◆ Task directions
Could you give the data that follows again exactly, without its pictures?
+ + + + + + +
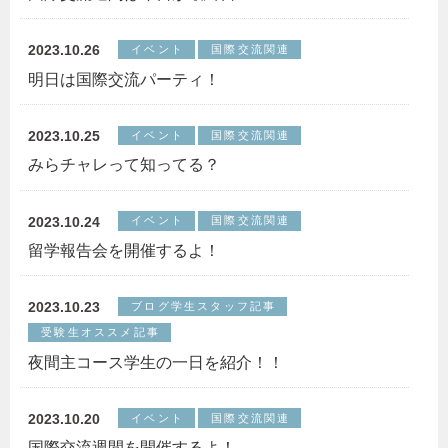
2023.10.26
イベント
国際交流関連
明日は国際交流パーティ！
2023.10.25
イベント
国際交流関連
みらチャレって知ってる？
2023.10.24
イベント
国際交流関連
留学報告会を開催するよ！
2023.10.23
ブログ学生スタッフ記事
受験生オススメ記事
夜間主コース学生の一日を紹介！！
2023.10.20
イベント
国際交流関連
国際交流週間を開催するよ！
+ + + + + + +
◆ Finished exercise
2023.10.26
イベント
国際交流関連
明日は国際交流パーティ！
2023.10.25
イベント
国際交流関連
みらチャレって知ってる？
2023.10.24
イベント
国際交流関連
留学報告会を開催するよ！
2023.10.23
ブログ学生スタッフ記事
受験生オススメ記事
夜間主コース学生の一日を紹介！！
2023.10.20
イベント
国際交流関連
国際交流週間を開催するよ！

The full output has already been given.